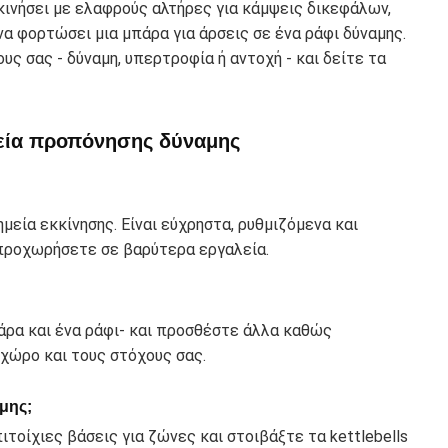
κινήσει με ελαφρούς αλτήρες για κάμψεις δικεφάλων,
 φορτώσει μια μπάρα για άρσεις σε ένα ράφι δύναμης.
ς σας - δύναμη, υπερτροφία ή αντοχή - και δείτε τα
λεία προπόνησης δύναμης
σημεία εκκίνησης. Είναι εύχρηστα, ρυθμιζόμενα και
 προχωρήσετε σε βαρύτερα εργαλεία.
πάρα και ένα ράφι- και προσθέστε άλλα καθώς
 χώρο και τους στόχους σας.
μης;
ιτοίχιες βάσεις για ζώνες και στοιβάξτε τα kettlebells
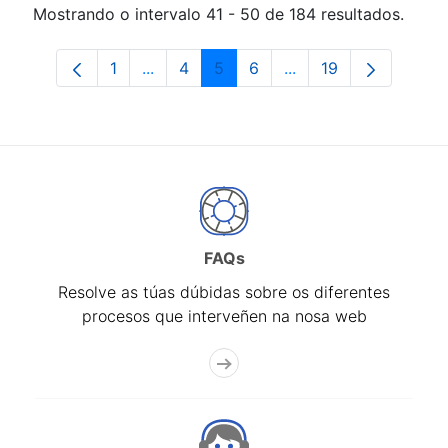
Mostrando o intervalo 41 - 50 de 184 resultados.
1
...
4
5
6
...
19
Páxina
Páxinas intermedias Use pestaña para 
Páxina
Páxina
Páxina
Páxinas intermedias 
Páxina
FAQs
Resolve as túas dúbidas sobre os diferentes
procesos que interveñen na nosa web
=====
** Aim of the task **
Tally up the lines in the preceding listing that contain the string "Páxinas". Respond with the number and nothing else.

** Solution for this task **
2